**EXERCISE BRIEF:** Retrieve each line that contains the word "style" from the entries below.

**DATASET EXCERPTS:**
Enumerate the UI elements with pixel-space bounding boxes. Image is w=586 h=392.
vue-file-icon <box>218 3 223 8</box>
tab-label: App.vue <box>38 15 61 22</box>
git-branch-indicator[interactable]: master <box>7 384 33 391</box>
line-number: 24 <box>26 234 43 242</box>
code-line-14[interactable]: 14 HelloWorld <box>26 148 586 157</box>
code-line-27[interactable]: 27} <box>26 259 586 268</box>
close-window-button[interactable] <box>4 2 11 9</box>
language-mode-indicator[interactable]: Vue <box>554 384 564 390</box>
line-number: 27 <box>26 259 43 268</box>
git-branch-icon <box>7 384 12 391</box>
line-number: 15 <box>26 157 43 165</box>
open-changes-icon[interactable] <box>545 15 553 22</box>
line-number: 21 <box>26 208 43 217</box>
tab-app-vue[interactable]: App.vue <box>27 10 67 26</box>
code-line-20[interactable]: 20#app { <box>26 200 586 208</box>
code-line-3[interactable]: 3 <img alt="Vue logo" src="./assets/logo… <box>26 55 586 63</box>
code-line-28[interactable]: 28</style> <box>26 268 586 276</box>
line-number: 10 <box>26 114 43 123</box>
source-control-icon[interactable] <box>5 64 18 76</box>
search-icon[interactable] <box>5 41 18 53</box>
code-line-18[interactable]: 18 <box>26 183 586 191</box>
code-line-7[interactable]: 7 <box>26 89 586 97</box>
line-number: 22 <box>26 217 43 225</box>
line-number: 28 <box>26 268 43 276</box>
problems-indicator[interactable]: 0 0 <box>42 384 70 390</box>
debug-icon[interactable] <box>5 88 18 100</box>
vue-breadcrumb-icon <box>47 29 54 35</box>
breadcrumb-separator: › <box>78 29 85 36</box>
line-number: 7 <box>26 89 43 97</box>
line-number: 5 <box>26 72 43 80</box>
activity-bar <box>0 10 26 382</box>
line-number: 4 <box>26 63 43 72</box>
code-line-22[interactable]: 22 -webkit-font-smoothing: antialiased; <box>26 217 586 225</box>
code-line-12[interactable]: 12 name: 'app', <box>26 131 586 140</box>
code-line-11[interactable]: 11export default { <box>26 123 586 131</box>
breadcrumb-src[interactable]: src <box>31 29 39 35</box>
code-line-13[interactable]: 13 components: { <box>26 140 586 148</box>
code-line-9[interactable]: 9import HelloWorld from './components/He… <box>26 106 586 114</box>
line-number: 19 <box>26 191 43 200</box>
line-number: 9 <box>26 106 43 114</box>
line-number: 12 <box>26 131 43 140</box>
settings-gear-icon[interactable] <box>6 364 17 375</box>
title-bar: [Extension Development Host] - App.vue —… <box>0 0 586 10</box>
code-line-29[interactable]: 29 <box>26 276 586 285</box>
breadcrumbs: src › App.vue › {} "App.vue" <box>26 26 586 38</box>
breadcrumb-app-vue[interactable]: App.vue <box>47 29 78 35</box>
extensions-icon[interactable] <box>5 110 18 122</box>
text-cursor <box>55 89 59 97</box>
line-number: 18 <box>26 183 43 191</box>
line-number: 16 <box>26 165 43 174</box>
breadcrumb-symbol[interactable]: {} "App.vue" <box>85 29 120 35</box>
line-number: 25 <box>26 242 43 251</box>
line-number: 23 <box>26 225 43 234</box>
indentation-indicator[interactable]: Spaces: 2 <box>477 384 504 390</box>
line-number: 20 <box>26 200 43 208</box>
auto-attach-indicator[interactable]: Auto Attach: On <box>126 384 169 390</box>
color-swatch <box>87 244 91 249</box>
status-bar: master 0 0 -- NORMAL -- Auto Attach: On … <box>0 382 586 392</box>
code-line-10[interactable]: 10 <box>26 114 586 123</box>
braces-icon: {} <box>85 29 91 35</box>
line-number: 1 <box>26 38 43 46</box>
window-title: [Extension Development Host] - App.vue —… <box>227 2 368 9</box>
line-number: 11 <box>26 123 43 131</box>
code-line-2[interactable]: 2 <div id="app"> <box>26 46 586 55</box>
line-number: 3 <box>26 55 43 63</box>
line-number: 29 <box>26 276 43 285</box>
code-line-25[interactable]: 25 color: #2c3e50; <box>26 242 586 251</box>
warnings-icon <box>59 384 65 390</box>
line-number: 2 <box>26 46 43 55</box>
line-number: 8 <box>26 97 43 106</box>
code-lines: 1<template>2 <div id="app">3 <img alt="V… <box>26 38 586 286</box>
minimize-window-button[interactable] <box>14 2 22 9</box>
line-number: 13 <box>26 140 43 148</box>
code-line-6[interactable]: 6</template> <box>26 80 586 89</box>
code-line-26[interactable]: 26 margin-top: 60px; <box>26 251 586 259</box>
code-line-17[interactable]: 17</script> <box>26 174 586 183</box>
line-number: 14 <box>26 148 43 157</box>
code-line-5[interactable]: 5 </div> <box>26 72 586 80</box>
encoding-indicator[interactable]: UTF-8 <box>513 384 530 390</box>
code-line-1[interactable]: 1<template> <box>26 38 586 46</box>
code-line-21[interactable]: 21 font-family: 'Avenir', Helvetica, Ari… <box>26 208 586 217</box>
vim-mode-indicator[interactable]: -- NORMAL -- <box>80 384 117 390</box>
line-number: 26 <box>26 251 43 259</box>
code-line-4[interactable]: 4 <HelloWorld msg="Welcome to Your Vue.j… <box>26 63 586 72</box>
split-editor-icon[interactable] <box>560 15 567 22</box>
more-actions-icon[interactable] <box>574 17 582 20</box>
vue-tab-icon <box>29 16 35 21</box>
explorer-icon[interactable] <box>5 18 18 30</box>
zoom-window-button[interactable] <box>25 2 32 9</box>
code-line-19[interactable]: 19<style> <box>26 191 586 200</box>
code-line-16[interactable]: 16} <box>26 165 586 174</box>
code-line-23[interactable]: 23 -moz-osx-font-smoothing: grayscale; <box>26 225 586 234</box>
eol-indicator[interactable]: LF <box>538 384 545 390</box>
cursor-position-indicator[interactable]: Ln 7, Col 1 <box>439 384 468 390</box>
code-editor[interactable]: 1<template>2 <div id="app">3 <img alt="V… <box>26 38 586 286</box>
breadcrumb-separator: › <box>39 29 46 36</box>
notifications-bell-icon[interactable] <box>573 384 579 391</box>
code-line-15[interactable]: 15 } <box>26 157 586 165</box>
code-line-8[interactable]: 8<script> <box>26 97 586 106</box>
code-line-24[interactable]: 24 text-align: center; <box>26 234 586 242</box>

**SOLVED PROBLEM:**
code-line-28[interactable]: 28</style> <box>26 268 586 276</box>
code-line-19[interactable]: 19<style> <box>26 191 586 200</box>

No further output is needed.